"I was diagnosed with HPV 5 years ago. I then had a colposcopy and biopsy. The results were CIN1/mild dysplasia. I was supposed to go back six months later but was horrified by the pain from the colposcopy and didn’t go back until 5 years later. I thought maybe it had cleared up. I was so wrong. I am going again for another colposcopy on Wednesday because my pap showed the same abnormal cells again.
Does anyone know what CIN1 could have progressed to in 5 years? I really want to know the honest truth. If anyone thinks it could have progressed into cancer, don’t hesitate to tell me. I just have been trying to figure this out and I just can’t figure it out. Whatever it will be it will be. I have since quit smoking cold turkey when I found out I had to get another colposcopy. So those 5 years I smoked and I hope it isn’t too late that I quit. Thanks in advance for any of your support or information."
There is no one size fits all answer to this but let’s give it a try and talk about progression of biopsy proven CIN1 to higher grade lesions and cervical cancer.

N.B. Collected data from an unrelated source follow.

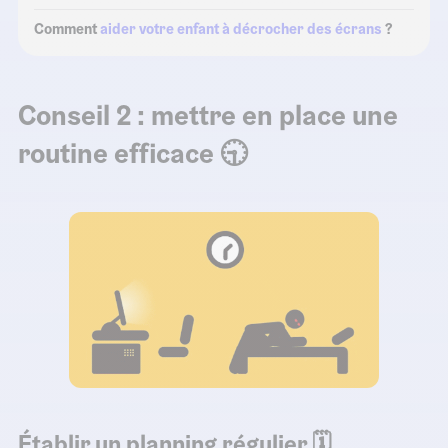
Comment
aider votre enfant à décrocher des écrans
?
Conseil 2 : mettre en place une
routine efficace 🕤
Établir un planning régulier 🗓️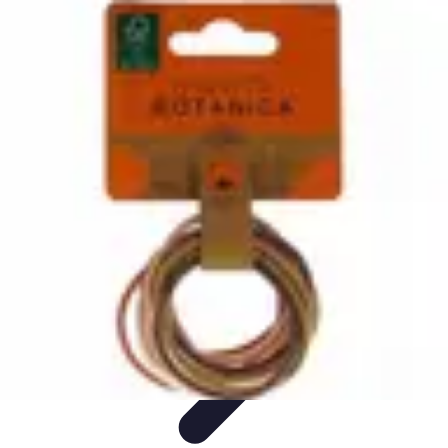
Medic Fournitures
Conseils d'achat
Achat et gestion
Gestion des fournitures
Fournitures
écologiques
Choix des fournitures
Medic Fournitures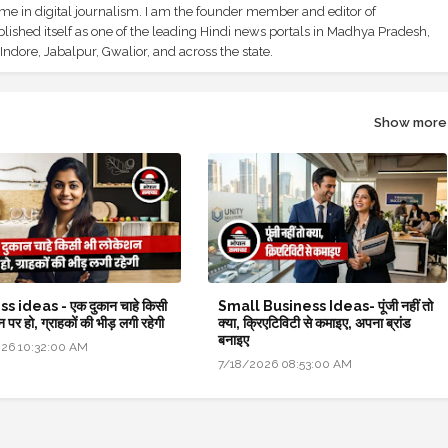
ime in digital journalism. I am the founder member and editor of
shed itself as one of the leading Hindi news portals in Madhya Pradesh,
ndore, Jabalpur, Gwalior, and across the state.
Show more
s ideas - एक दुकान चाहे किसी
Small Business Ideas- पूंजी नहीं तो
 पर हो, ग्राहकों की भीड़ लगी रहेगी
क्या, क्रिएटिविटी से कमाइए, अपना ब्रांड
बनाइए
26 10:32:00 AM
7/18/2026 08:53:00 AM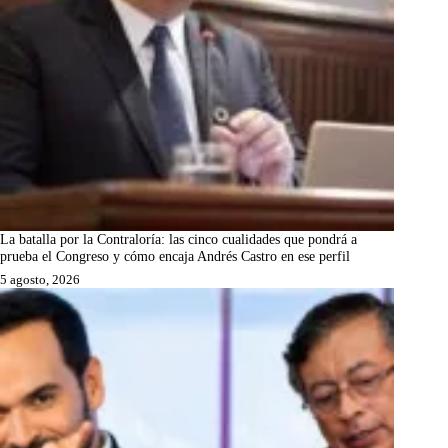
La batalla por la Contraloría: las cinco cualidades que pondrá a
prueba el Congreso y cómo encaja Andrés Castro en ese perfil
5 agosto, 2026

Scenario 1: Your initial abnormal Pap smear showed ASCUS or LGSIL (both low grade lesions). If your colposcopy and biopsy showed CIN1 after you had an ASCUS or LGSIL pap aggressive intervention is generally not warranted because a significant number of these lesions spontaneously regress, and progression to CIN 2,3 or invasive cancer is uncommon. That is reassuring and in one large study only 12 to 13 percent of women with HPV positive ASCUS or LSIL PAP smears with a CIN1 biopsy result developed CIN 2,3 over two years. These results lead some to believe that CIN1 is generally a benign process.
Scenario 2: Women with an initial abnormal Pap smear that showed High Grade lesions (HSIL) have a greater than 70 percent prevalence of underlying CIN 2, 3 or worse. So, if you have a cervical biopsy with a CIN1 result after a high grade abnormality on your pap it is managed more aggressively.
Management of the first scenario is debated but most guidelines recommend expectant management of women with biopsy confirmed CIN 1 using follow-up with HPV testing at 12 months or repeat PAP at 6 and 12 months. Follow-up of women with CIN 1 beyond 24 months has shown that spontaneous regression or progression can occur. Close clinical follow-up of a compliant patient with persistent CIN 1, with treatment planned if there is evidence of disease progression or if the women chooses to be treated is a reasonable way to go.
Management of Scenario 2 is a little different. For CIN 1 preceded by high grade abnormalities on a PAP an excisional diagnostic procedure (like a LEEP) has traditionally been recommended. Owing to recent information raising concern over complications after excisional procedures for future pregnancies, such as an incompetent cervix, expectant management is an accepted alternative approach.
If you are a teenager with CIN 1, management is much more conservative. This is because the rate of regression to normal cells is high and the rate of progression to cervical cancer is low. After colposcopy and biopsy if CIN 1, 2 or 3 is confirmed a reasonable approach is to repeat the pap in 6-12 months, if abnormalities persist after 24 months additional therapy is recommended. Again, this is because the procedures done on the cervix at a young age can lead to incompetent cervix and cause problems during pregnancy.
This DS member’s follow up wasn’t ideal but most CIN1 lesions don’t progress to invasive cervical cancer. That said, please see your Doctor for surveillance after an abnormal pap it will give you great reassurance.